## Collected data

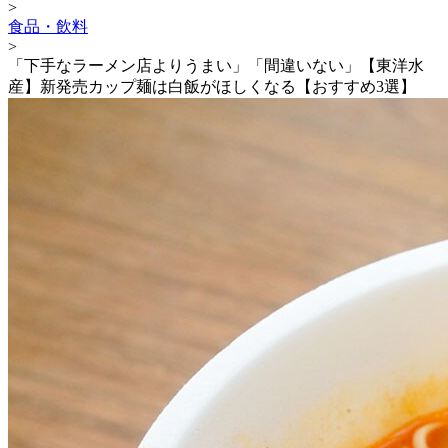
>
食品・飲料
>
「下手なラーメン店よりうまい」「間違いない」【東洋水
産】新発売カップ麺は白飯がほしくなる【おすすめ3選】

## EXERCISE
Would you set down every line of the data above exactly, skipping the pictures?

## YOUR SOLUTION
>
食品・飲料
>
「下手なラーメン店よりうまい」「間違いない」【東洋水
産】新発売カップ麺は白飯がほしくなる【おすすめ3選】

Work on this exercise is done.